> EXERCISE GOAL:
Of all the lines below, return only those starting with the line holding "UFGS 09 90 00" and going on through the line holding "any updates and/or", exactly as written.

> Stored data entries:
....

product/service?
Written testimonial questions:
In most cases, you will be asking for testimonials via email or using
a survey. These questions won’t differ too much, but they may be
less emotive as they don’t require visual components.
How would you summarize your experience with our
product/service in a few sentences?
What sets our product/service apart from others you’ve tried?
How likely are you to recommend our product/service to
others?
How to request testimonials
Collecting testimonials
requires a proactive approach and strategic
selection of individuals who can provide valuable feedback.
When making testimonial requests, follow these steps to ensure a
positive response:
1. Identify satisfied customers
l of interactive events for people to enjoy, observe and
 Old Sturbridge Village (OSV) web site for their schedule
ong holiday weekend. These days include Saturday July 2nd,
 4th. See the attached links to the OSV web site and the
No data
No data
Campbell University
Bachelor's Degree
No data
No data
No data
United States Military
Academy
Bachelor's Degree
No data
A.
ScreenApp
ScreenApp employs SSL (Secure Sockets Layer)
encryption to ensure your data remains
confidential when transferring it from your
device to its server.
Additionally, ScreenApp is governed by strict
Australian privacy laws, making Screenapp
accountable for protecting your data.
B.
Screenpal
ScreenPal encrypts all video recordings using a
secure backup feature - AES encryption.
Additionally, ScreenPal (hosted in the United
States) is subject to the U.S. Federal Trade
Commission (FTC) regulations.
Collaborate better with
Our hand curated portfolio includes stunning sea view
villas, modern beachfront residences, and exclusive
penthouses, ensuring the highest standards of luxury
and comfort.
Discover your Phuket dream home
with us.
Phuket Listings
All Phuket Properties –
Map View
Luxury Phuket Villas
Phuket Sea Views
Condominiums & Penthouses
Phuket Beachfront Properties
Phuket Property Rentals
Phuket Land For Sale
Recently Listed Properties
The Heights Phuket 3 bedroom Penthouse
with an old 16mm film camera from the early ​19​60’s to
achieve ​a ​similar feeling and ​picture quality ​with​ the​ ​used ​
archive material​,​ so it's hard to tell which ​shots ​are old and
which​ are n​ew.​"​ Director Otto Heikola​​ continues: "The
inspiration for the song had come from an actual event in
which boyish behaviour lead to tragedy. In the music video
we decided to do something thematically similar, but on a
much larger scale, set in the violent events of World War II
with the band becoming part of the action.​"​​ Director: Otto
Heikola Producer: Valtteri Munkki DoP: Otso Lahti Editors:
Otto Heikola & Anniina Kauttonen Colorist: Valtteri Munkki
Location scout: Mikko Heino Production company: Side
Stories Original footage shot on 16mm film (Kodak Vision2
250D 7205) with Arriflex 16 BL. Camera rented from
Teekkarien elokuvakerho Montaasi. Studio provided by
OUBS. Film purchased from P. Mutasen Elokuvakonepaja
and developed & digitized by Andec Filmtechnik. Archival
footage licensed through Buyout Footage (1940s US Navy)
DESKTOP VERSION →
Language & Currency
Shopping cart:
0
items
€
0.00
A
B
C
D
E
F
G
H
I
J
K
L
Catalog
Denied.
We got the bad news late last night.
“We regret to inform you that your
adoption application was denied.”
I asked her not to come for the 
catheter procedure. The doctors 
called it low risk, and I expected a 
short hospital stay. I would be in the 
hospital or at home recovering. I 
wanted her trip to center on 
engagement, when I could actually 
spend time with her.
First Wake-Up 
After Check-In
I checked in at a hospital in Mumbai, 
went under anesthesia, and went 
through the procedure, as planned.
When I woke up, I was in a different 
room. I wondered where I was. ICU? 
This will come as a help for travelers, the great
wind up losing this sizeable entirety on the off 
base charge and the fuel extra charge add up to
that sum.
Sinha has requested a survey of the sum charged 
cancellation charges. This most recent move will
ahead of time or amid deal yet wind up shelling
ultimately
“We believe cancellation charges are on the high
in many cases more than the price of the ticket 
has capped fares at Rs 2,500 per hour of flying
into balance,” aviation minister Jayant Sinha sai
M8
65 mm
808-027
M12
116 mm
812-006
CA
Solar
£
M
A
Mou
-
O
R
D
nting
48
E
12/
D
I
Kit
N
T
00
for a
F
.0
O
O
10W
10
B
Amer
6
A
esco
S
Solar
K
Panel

....

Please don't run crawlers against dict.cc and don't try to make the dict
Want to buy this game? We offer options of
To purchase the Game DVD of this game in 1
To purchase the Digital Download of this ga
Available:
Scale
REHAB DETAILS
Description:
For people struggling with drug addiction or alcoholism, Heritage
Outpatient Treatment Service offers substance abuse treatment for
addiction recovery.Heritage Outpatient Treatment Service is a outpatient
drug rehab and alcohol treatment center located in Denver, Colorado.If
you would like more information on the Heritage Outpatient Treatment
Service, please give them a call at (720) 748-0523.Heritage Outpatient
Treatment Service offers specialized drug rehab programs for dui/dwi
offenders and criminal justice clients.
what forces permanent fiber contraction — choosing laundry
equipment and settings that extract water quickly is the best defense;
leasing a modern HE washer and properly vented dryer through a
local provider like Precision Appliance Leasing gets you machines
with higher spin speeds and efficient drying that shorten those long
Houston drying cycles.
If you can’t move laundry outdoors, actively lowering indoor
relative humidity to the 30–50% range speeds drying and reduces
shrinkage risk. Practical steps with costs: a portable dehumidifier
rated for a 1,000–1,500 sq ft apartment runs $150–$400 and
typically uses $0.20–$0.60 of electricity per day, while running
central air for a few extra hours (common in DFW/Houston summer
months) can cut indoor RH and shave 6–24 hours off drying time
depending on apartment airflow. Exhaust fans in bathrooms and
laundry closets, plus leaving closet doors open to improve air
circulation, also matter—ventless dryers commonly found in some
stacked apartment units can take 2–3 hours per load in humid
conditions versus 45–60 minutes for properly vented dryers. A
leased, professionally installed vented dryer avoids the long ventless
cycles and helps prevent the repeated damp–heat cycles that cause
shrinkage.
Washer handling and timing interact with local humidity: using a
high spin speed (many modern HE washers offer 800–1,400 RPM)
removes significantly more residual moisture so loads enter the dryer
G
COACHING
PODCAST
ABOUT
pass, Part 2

....

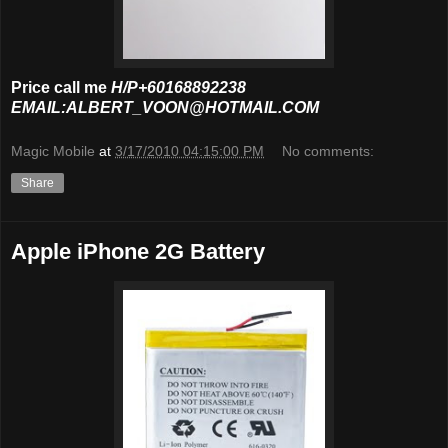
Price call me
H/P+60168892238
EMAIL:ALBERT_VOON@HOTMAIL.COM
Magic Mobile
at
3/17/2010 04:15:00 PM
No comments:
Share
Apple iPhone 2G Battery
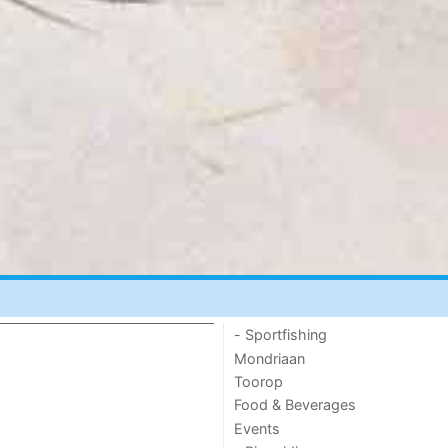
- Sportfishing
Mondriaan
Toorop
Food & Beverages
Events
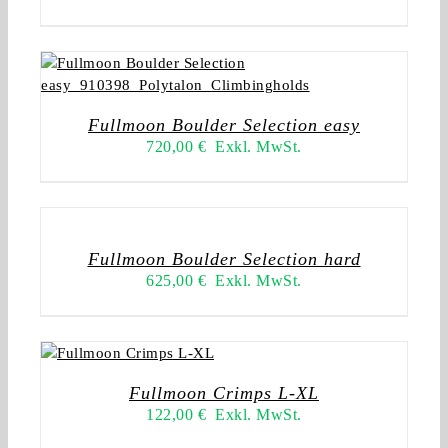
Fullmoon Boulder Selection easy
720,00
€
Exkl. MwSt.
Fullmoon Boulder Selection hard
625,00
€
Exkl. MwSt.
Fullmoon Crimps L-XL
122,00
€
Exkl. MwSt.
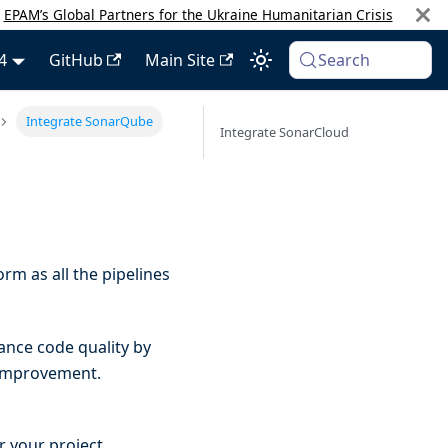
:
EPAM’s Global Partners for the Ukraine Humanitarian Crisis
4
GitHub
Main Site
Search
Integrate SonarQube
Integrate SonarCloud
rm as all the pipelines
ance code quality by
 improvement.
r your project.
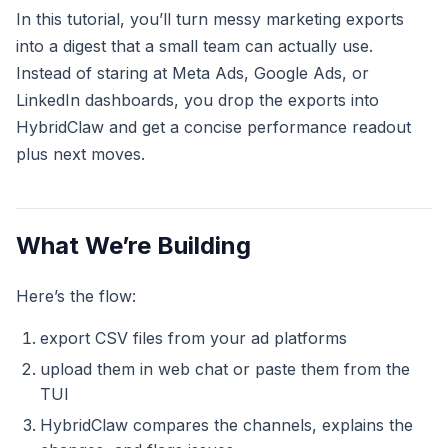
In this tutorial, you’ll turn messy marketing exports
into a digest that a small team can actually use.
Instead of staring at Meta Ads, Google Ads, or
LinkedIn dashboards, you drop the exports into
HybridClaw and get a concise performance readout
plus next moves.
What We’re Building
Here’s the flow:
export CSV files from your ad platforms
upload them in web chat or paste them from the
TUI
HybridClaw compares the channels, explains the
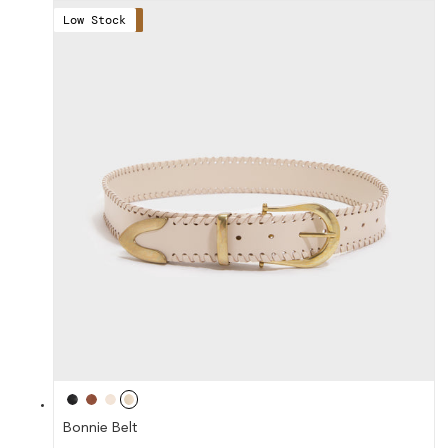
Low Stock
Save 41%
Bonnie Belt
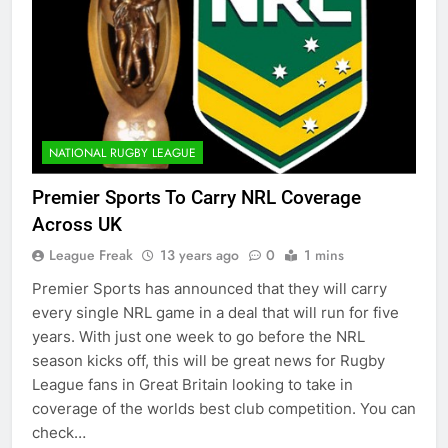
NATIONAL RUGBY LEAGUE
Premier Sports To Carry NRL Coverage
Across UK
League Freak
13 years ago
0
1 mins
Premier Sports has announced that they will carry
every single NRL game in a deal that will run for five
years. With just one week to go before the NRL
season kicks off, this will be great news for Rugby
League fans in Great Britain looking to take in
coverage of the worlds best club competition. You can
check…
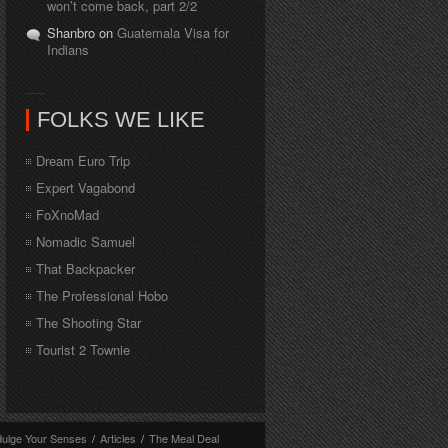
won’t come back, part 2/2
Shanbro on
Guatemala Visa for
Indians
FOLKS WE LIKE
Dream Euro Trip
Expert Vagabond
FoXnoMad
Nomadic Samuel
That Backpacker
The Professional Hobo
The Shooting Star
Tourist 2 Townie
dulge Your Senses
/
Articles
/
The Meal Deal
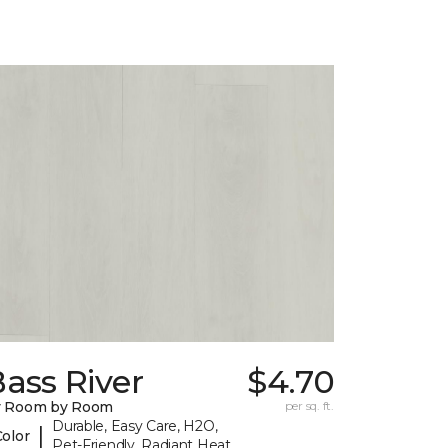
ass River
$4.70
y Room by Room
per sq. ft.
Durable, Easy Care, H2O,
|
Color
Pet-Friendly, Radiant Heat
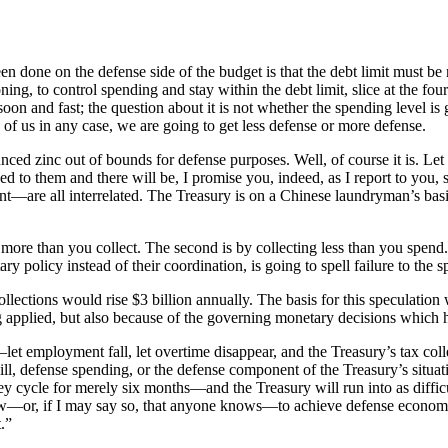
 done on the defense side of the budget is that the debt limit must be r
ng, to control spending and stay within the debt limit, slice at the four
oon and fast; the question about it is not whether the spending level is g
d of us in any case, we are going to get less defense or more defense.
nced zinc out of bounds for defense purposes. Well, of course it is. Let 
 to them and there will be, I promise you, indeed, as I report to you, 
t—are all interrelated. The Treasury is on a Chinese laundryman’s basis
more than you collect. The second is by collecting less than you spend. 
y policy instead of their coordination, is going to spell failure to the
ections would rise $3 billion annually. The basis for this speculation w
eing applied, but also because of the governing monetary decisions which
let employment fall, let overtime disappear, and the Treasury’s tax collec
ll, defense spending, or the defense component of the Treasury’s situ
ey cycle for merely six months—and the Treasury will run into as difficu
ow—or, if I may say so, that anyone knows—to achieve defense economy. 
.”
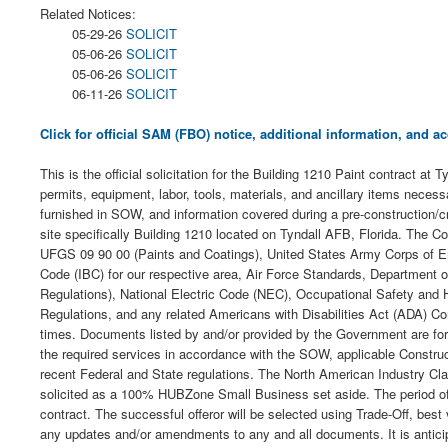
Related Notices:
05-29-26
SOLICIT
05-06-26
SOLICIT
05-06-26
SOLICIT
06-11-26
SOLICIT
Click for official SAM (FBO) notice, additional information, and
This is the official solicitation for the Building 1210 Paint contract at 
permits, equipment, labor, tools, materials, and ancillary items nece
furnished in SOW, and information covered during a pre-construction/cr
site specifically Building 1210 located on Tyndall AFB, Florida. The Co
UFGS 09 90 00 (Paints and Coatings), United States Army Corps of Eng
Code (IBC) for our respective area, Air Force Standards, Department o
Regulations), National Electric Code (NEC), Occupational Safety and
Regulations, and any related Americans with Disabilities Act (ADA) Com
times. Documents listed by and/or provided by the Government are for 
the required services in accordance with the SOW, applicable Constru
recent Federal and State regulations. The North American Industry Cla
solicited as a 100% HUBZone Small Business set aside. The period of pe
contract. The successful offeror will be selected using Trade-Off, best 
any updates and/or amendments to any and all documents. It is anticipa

....

> SOLUTION FOR THIS EXERCISE:
UFGS 09 90 00 (Paints and Coatings), United States Army Corps of Eng
Code (IBC) for our respective area, Air Force Standards, Department o
Regulations), National Electric Code (NEC), Occupational Safety and
Regulations, and any related Americans with Disabilities Act (ADA) Com
times. Documents listed by and/or provided by the Government are for 
the required services in accordance with the SOW, applicable Constru
recent Federal and State regulations. The North American Industry Cla
solicited as a 100% HUBZone Small Business set aside. The period of pe
contract. The successful offeror will be selected using Trade-Off, best 
any updates and/or amendments to any and all documents. It is anticipa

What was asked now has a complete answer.